HOW TO COMPLETE THIS TASK:
Your reply should hold the line containing "546300 (1029, 15)" and every later line of the records, reproduced exactly, and no other lines.

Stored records
□ □ □ □ □

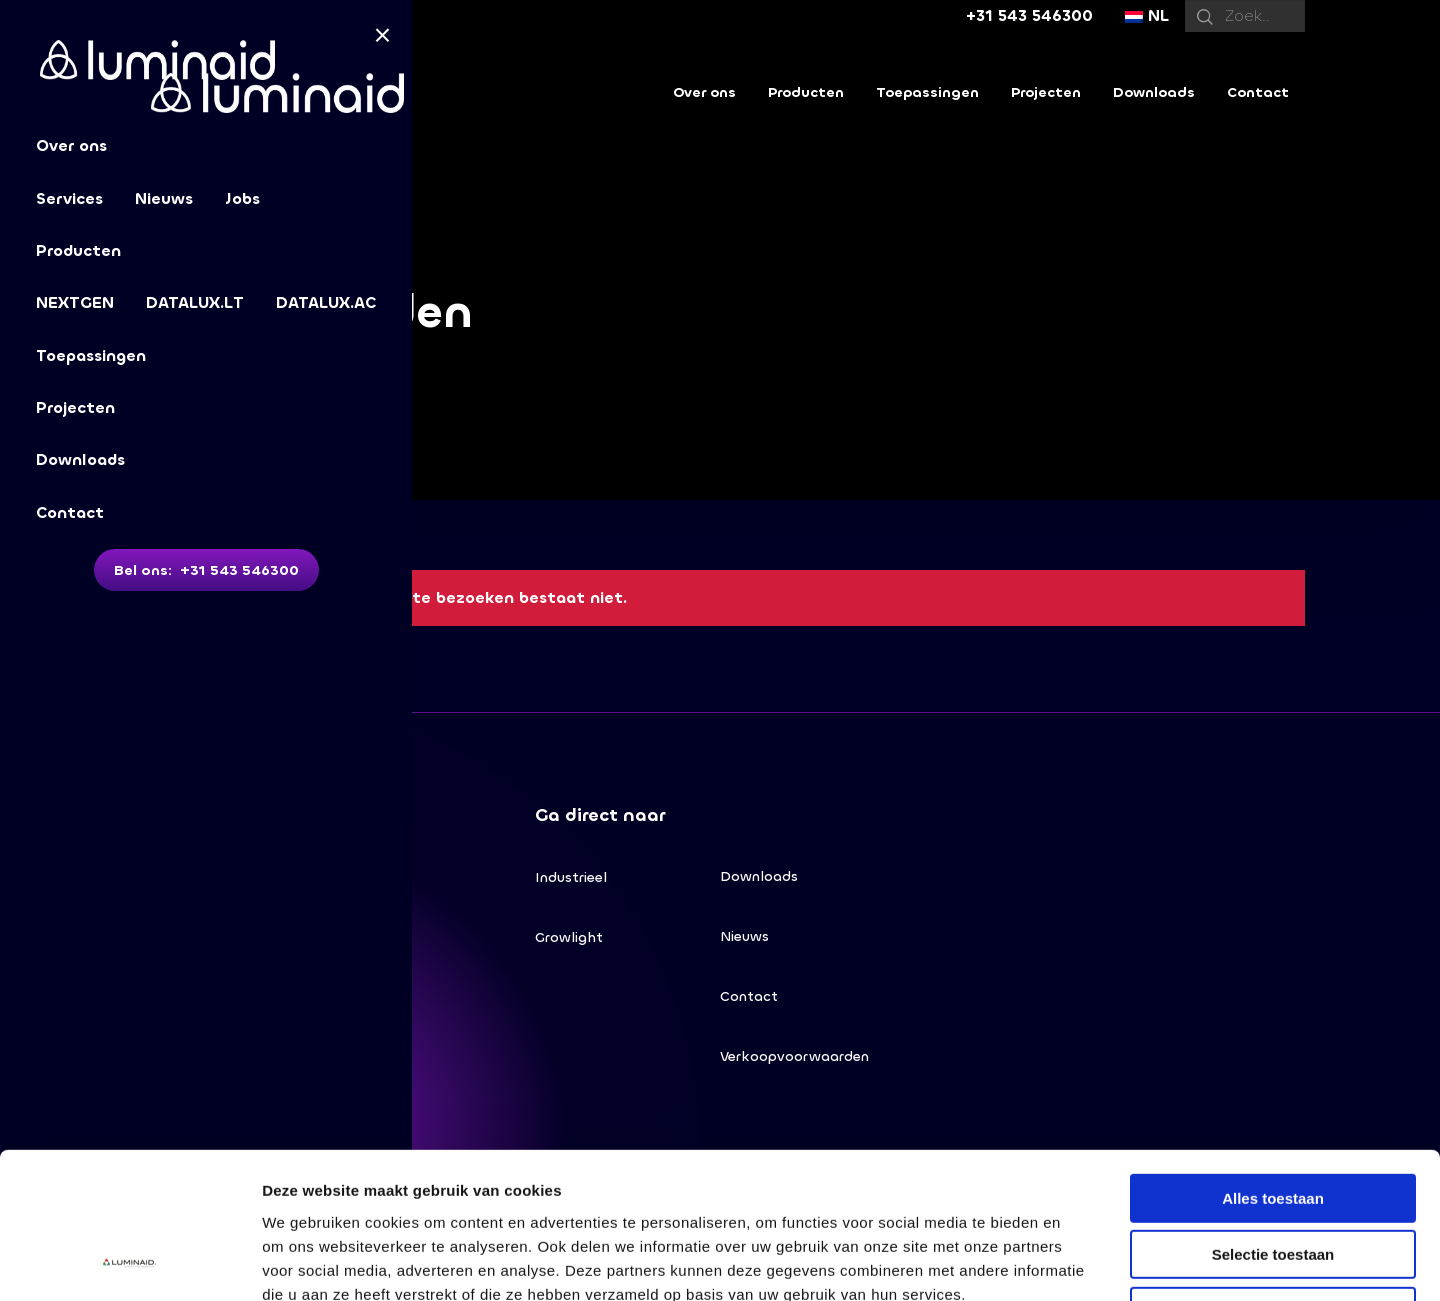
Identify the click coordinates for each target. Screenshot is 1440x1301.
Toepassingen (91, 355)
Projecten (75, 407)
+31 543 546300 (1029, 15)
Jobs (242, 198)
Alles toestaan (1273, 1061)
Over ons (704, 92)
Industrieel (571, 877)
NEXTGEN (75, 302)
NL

□ □ □ □ □

TASK RESPONSE:
+31 543 546300 (1029, 15)
Jobs (242, 198)
Alles toestaan (1273, 1061)
Over ons (704, 92)
Industrieel (571, 877)
NEXTGEN (75, 302)
NL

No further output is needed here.